• [Task requirements] The answer must be every line of the records below that contains the word "live", copied out.

* * * * * * *

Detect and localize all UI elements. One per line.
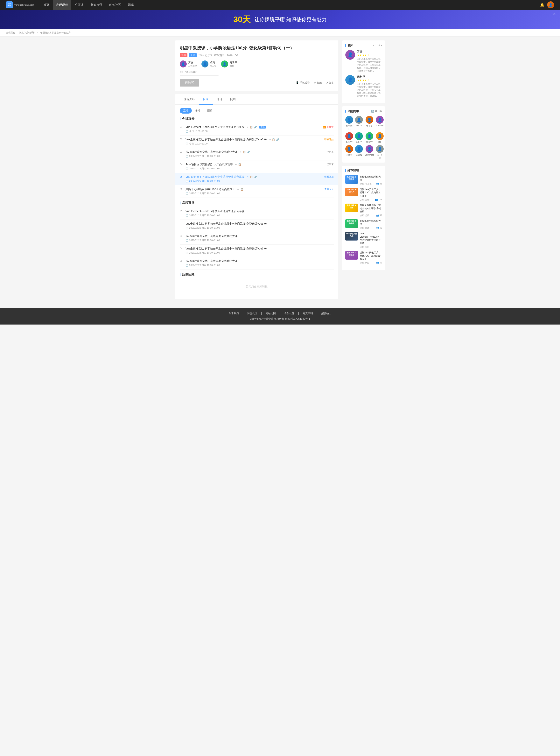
nav-news[interactable]: 新闻资讯	[87, 0, 106, 10]
student-avatar[interactable]: 👤	[376, 145, 384, 153]
lesson-num: 04	[180, 247, 185, 250]
teachers-pagination[interactable]: < 1/10 >	[373, 44, 382, 47]
copy-icon[interactable]: 📋	[250, 176, 253, 178]
student-item: 👤 Bill	[376, 132, 384, 143]
purchase-button[interactable]: 已购买	[180, 79, 199, 86]
rec-course-thumb: 高级电商 全线系统	[345, 175, 358, 184]
lesson-title: Vue Element+Node.js开发企业通用管理后台系统 ✏ 📋 🔗	[185, 175, 320, 179]
student-avatar[interactable]: 👤	[345, 145, 353, 153]
rec-course-title: Vue Element+Node.js开发企业通用管理后台系统	[360, 232, 382, 245]
student-avatar[interactable]: 👤	[376, 132, 384, 140]
promo-banner: 30天 让你摆脱平庸 知识使你更有魅力 ✕	[0, 10, 560, 29]
lesson-num: 02	[180, 138, 185, 141]
user-avatar[interactable]: 👤	[547, 1, 554, 8]
student-name: 1567**	[356, 141, 362, 143]
student-avatar[interactable]: 👤	[365, 132, 373, 140]
rec-course-item[interactable]: 玩转Java 开发工具 玩转Java开发工具，精通JUC，成为开发多面手 讲师:…	[345, 188, 382, 201]
student-item: 👤 1567**	[355, 132, 363, 143]
link-icon[interactable]: 🔗	[254, 176, 257, 178]
edit-icon[interactable]: ✏	[247, 126, 249, 128]
student-avatar[interactable]: 👤	[365, 145, 373, 153]
footer-link-sitemap[interactable]: 网站地图	[266, 312, 276, 315]
student-name: 大笨狐	[356, 154, 362, 157]
edit-icon[interactable]: ✏	[240, 151, 242, 154]
copy-icon[interactable]: 📋	[250, 126, 253, 128]
student-item: 👤 Summers	[365, 145, 374, 159]
footer-link-partner[interactable]: 合作伙伴	[284, 312, 294, 315]
mobile-watch-button[interactable]: 📱 手机观看	[296, 81, 310, 84]
refresh-classmates-button[interactable]: 🔄 换一换	[371, 110, 382, 113]
rec-students: 👥 123	[375, 198, 382, 201]
notification-icon[interactable]: 🔔	[540, 3, 544, 7]
footer-link-disclaimer[interactable]: 免责声明	[303, 312, 313, 315]
student-avatar[interactable]: 👤	[365, 116, 373, 124]
footer-link-about[interactable]: 关于我们	[229, 312, 239, 315]
student-avatar[interactable]: 👤	[355, 145, 363, 153]
breadcrumb-item-0[interactable]: 发现课程	[6, 31, 15, 34]
lesson-status-replay[interactable]: 查看回放	[320, 175, 334, 179]
live-signal-icon: 📶	[323, 126, 326, 128]
sub-tab-record[interactable]: 录播	[192, 108, 204, 114]
progress-label: 0% 已学习0课时	[180, 71, 334, 74]
lesson-num: 01	[180, 125, 185, 128]
edit-icon[interactable]: ✏	[237, 188, 239, 191]
student-avatar[interactable]: 👤	[355, 116, 363, 124]
course-list: 今日直播 01 Vue Element+Node.js开发企业通用管理后台系统 …	[175, 114, 338, 299]
link-icon[interactable]: 🔗	[276, 138, 279, 141]
lesson-title: Vue全家桶实战 从零独立开发企业级小米电商系统(免费升级Vue3.0)	[185, 222, 334, 225]
footer-link-agent[interactable]: 加盟代理	[247, 312, 257, 315]
rec-students: 👥 34	[376, 183, 382, 185]
rec-course-item[interactable]: 高级电商 全线系统 高级电商全线系统大课 讲师: 冷峰 👥 46	[345, 219, 382, 230]
lesson-status-replay[interactable]: 查看回放	[320, 187, 334, 191]
edit-icon[interactable]: ✏	[247, 176, 249, 178]
student-avatar[interactable]: 👤	[355, 132, 363, 140]
lesson-item: 04 Java项目面试实操 提升大厂面试成功率 ✏ 📋 🕐 2020/02/26…	[180, 160, 334, 173]
copy-icon[interactable]: 📋	[272, 138, 275, 141]
rec-course-item[interactable]: 高级电商 全线系统 高级电商全线系统大课 讲师: 张小锋 👥 34	[345, 175, 382, 185]
nav-more[interactable]: ...	[137, 0, 147, 10]
collect-button[interactable]: ☆ 收藏	[314, 81, 322, 84]
lesson-title: 跟随千万级项目从0到100全过程高效成长 ✏ 📋	[185, 187, 320, 191]
students-grid: 👤 化学教书... 👤 1567** 👤 张小田 👤 Charles	[345, 116, 382, 159]
breadcrumb-item-2: 销冠修炼术快速定80%的客户	[40, 31, 71, 34]
refresh-icon: 🔄	[371, 110, 374, 113]
student-avatar[interactable]: 👤	[345, 116, 353, 124]
rec-course-item[interactable]: Vue管理 后台系统 Vue Element+Node.js开发企业通用管理后台…	[345, 232, 382, 249]
teacher-2: 👤 青青平 助教	[221, 60, 237, 67]
nav-discover[interactable]: 发现课程	[53, 0, 72, 10]
footer-link-recruit[interactable]: 招贤纳士	[321, 312, 331, 315]
nav-questions[interactable]: 题库	[124, 0, 137, 10]
rec-course-item[interactable]: 前端全栈 加强版 前端全栈加强版！前端全栈+全周期+多端应用 讲师: 岱田 👥 …	[345, 204, 382, 217]
lesson-item: 03 从Java后端到全栈、高级电商全栈系统大课 ✏ 📋 🔗 🕐	[180, 148, 334, 160]
nav-open-course[interactable]: 公开课	[72, 0, 87, 10]
nav-home[interactable]: 首页	[40, 0, 53, 10]
banner-close-button[interactable]: ✕	[553, 12, 556, 16]
rec-course-item[interactable]: 玩转Java 开发工具 玩转Java开发工具，精通JUC，成为开发多面手 讲师:…	[345, 251, 382, 264]
tab-catalog[interactable]: 目录	[199, 94, 213, 105]
student-avatar[interactable]: 👤	[376, 116, 384, 124]
student-avatar[interactable]: 👤	[345, 132, 353, 140]
copy-icon[interactable]: 📋	[243, 151, 246, 154]
edit-icon[interactable]: ✏	[269, 138, 271, 141]
link-icon[interactable]: 🔗	[247, 151, 250, 154]
sub-tab-live[interactable]: 直播	[180, 108, 192, 114]
sub-tab-class[interactable]: 面授	[204, 108, 216, 114]
nav-qa[interactable]: 问答社区	[106, 0, 124, 10]
breadcrumb-item-1[interactable]: 新媒体营销系列	[19, 31, 35, 34]
course-actions: 已购买 📱 手机观看 ☆ 收藏 ⟳ 分享	[180, 79, 334, 86]
link-icon[interactable]: 🔗	[254, 126, 257, 128]
lesson-num: 03	[180, 235, 185, 237]
banner-highlight: 30天	[233, 14, 251, 25]
logo[interactable]: 云朵课堂 yunduoketang.com	[6, 1, 34, 8]
share-button[interactable]: ⟳ 分享	[326, 81, 334, 84]
course-valid: 有效期至：2019-10-21	[214, 54, 240, 57]
recommended-card-title: 推荐课程	[345, 169, 382, 173]
copy-icon[interactable]: 📋	[241, 188, 243, 191]
lesson-num: 05	[180, 259, 185, 262]
tab-qa[interactable]: 问答	[226, 94, 240, 105]
tab-review[interactable]: 评论	[213, 94, 226, 105]
edit-icon[interactable]: ✏	[235, 163, 237, 166]
tab-intro[interactable]: 课程介绍	[180, 94, 199, 105]
rec-instructor: 讲师: 岱田	[360, 261, 369, 264]
copy-icon[interactable]: 📋	[238, 163, 241, 166]
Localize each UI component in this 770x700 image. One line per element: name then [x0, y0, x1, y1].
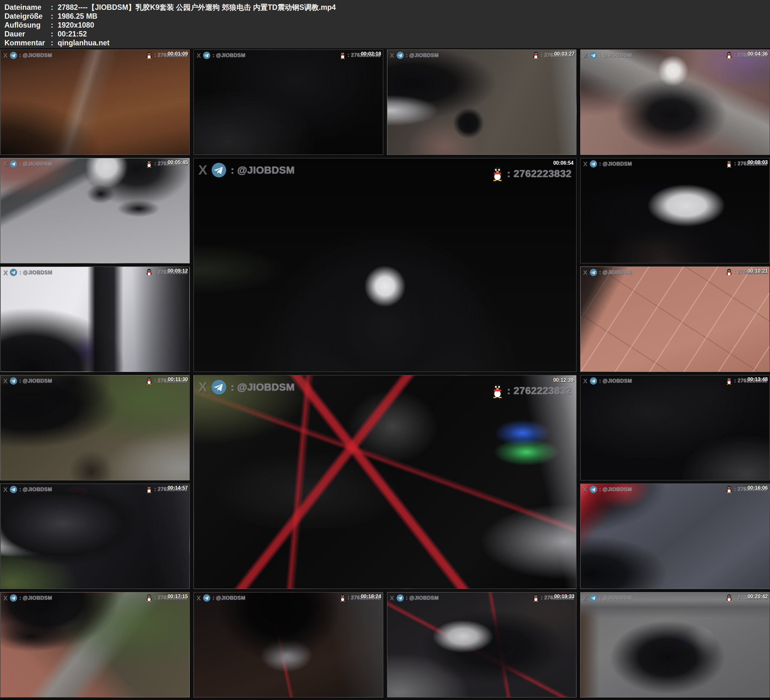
- timestamp: 00:12:39: [553, 377, 574, 383]
- video-thumbnail-8[interactable]: X : @JIOBDSM : 2762223832 00:09:12: [0, 267, 190, 372]
- video-thumbnail-12[interactable]: X : @JIOBDSM : 2762223832 00:13:48: [580, 375, 770, 480]
- x-logo-icon: X: [3, 160, 8, 167]
- video-thumbnail-13[interactable]: X : @JIOBDSM : 2762223832 00:14:57: [0, 484, 190, 589]
- x-logo-icon: X: [390, 595, 395, 601]
- timestamp: 00:05:45: [168, 160, 188, 165]
- video-thumbnail-2[interactable]: X : @JIOBDSM : 2762223832 00:02:18: [194, 50, 383, 155]
- timestamp: 00:03:27: [554, 51, 574, 57]
- telegram-handle-text: : @JIOBDSM: [231, 164, 295, 176]
- qq-penguin-icon: [146, 486, 152, 493]
- telegram-icon: [10, 160, 18, 168]
- qq-penguin-icon: [340, 52, 346, 59]
- timestamp: 00:20:42: [747, 594, 768, 600]
- meta-row-resolution: Auflösung:1920x1080: [5, 21, 767, 29]
- telegram-handle-text: : @JIOBDSM: [19, 595, 52, 601]
- qq-penguin-icon: [533, 594, 539, 602]
- qq-penguin-icon: [491, 383, 504, 398]
- qq-number-text: : 2762223832: [507, 385, 572, 397]
- meta-separator: :: [51, 38, 53, 47]
- video-thumbnail-15[interactable]: X : @JIOBDSM : 2762223832 00:17:15: [0, 592, 190, 697]
- telegram-handle-text: : @JIOBDSM: [599, 487, 632, 493]
- video-thumbnail-18[interactable]: X : @JIOBDSM : 2762223832 00:20:42: [580, 592, 770, 697]
- video-thumbnail-4[interactable]: X : @JIOBDSM : 2762223832 00:04:36: [580, 50, 770, 155]
- meta-label: Kommentar: [5, 38, 51, 47]
- telegram-icon: [10, 377, 18, 385]
- video-thumbnail-3[interactable]: X : @JIOBDSM : 2762223832 00:03:27: [387, 50, 576, 155]
- thumbnail-grid: X : @JIOBDSM : 2762223832 00:01:09 X : @…: [0, 48, 770, 700]
- watermark-left: X : @JIOBDSM: [390, 594, 439, 602]
- meta-separator: :: [51, 29, 53, 38]
- meta-row-comment: Kommentar:qinglanhua.net: [5, 38, 767, 47]
- telegram-icon: [589, 160, 597, 168]
- telegram-icon: [203, 52, 211, 59]
- video-thumbnail-9[interactable]: X : @JIOBDSM : 2762223832 00:10:21: [580, 267, 770, 372]
- video-thumbnail-7[interactable]: X : @JIOBDSM : 2762223832 00:08:03: [580, 158, 770, 263]
- qq-penguin-icon: [726, 52, 732, 59]
- x-logo-icon: X: [3, 486, 8, 493]
- meta-value-duration: 00:21:52: [58, 30, 87, 38]
- telegram-handle-text: : @JIOBDSM: [19, 53, 52, 58]
- video-thumbnail-11-large[interactable]: X : @JIOBDSM : 2762223832 00:12:39: [194, 375, 576, 589]
- watermark-left: X : @JIOBDSM: [198, 162, 295, 178]
- timestamp: 00:09:12: [168, 268, 188, 274]
- qq-penguin-icon: [726, 269, 732, 276]
- video-thumbnail-1[interactable]: X : @JIOBDSM : 2762223832 00:01:09: [0, 50, 190, 155]
- timestamp: 00:10:21: [747, 268, 768, 274]
- watermark-left: X : @JIOBDSM: [198, 379, 295, 395]
- telegram-icon: [589, 486, 597, 493]
- timestamp: 00:02:18: [361, 51, 381, 57]
- telegram-handle-text: : @JIOBDSM: [19, 378, 52, 384]
- qq-penguin-icon: [726, 377, 732, 385]
- meta-row-filename: Dateiname:27882----【JIOBDSM】乳胶K9套装 公园户外遛…: [5, 3, 767, 12]
- x-logo-icon: X: [583, 52, 587, 59]
- watermark-left: X : @JIOBDSM: [583, 269, 632, 276]
- telegram-icon: [396, 594, 404, 602]
- video-thumbnail-5[interactable]: X : @JIOBDSM : 2762223832 00:05:45: [0, 158, 190, 263]
- qq-penguin-icon: [340, 594, 346, 602]
- video-thumbnail-14[interactable]: X : @JIOBDSM : 2762223832 00:16:06: [580, 484, 770, 589]
- telegram-icon: [589, 594, 597, 602]
- meta-label: Dateiname: [5, 3, 51, 12]
- meta-value-resolution: 1920x1080: [58, 21, 94, 29]
- timestamp: 00:06:54: [553, 160, 574, 166]
- telegram-handle-text: : @JIOBDSM: [599, 270, 632, 275]
- telegram-icon: [589, 377, 597, 385]
- meta-label: Dateigröße: [5, 12, 51, 21]
- x-logo-icon: X: [3, 52, 8, 59]
- telegram-handle-text: : @JIOBDSM: [406, 53, 439, 58]
- telegram-icon: [10, 52, 18, 59]
- meta-value-filesize: 1986.25 MB: [58, 12, 97, 20]
- watermark-left: X : @JIOBDSM: [196, 52, 245, 59]
- watermark-left: X : @JIOBDSM: [3, 486, 52, 493]
- meta-row-duration: DauerDauer:00:21:52: [5, 29, 767, 38]
- meta-label: Dauer: [5, 29, 51, 38]
- x-logo-icon: X: [196, 595, 201, 601]
- telegram-handle-text: : @JIOBDSM: [19, 270, 52, 275]
- telegram-handle-text: : @JIOBDSM: [231, 381, 295, 393]
- x-logo-icon: X: [583, 269, 587, 276]
- qq-penguin-icon: [146, 594, 152, 602]
- timestamp: 00:16:06: [747, 485, 768, 491]
- timestamp: 00:13:48: [747, 377, 768, 382]
- x-logo-icon: X: [583, 595, 587, 601]
- video-thumbnail-6-large[interactable]: X : @JIOBDSM : 2762223832 00:06:54: [194, 158, 576, 372]
- watermark-left: X : @JIOBDSM: [3, 269, 52, 276]
- telegram-handle-text: : @JIOBDSM: [599, 595, 632, 601]
- video-thumbnail-17[interactable]: X : @JIOBDSM : 2762223832 00:19:33: [387, 592, 576, 697]
- qq-penguin-icon: [146, 160, 152, 167]
- meta-row-filesize: Dateigröße:1986.25 MB: [5, 12, 767, 21]
- qq-penguin-icon: [146, 52, 152, 59]
- telegram-icon: [10, 269, 18, 276]
- watermark-left: X : @JIOBDSM: [583, 486, 632, 493]
- watermark-left: X : @JIOBDSM: [196, 594, 245, 602]
- watermark-right: : 2762223832: [491, 383, 572, 398]
- timestamp: 00:08:03: [747, 160, 768, 165]
- telegram-handle-text: : @JIOBDSM: [599, 161, 632, 167]
- telegram-icon: [589, 52, 597, 59]
- video-thumbnail-16[interactable]: X : @JIOBDSM : 2762223832 00:18:24: [194, 592, 383, 697]
- telegram-handle-text: : @JIOBDSM: [19, 161, 52, 167]
- watermark-left: X : @JIOBDSM: [3, 52, 52, 59]
- timestamp: 00:18:24: [361, 594, 381, 600]
- telegram-icon: [589, 269, 597, 276]
- video-thumbnail-10[interactable]: X : @JIOBDSM : 2762223832 00:11:30: [0, 375, 190, 480]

* * * * * * *

• [Expected answer]
live-signal-icon: 📶	[323, 126, 326, 128]
sub-tab-live[interactable]: 直播	[180, 108, 192, 114]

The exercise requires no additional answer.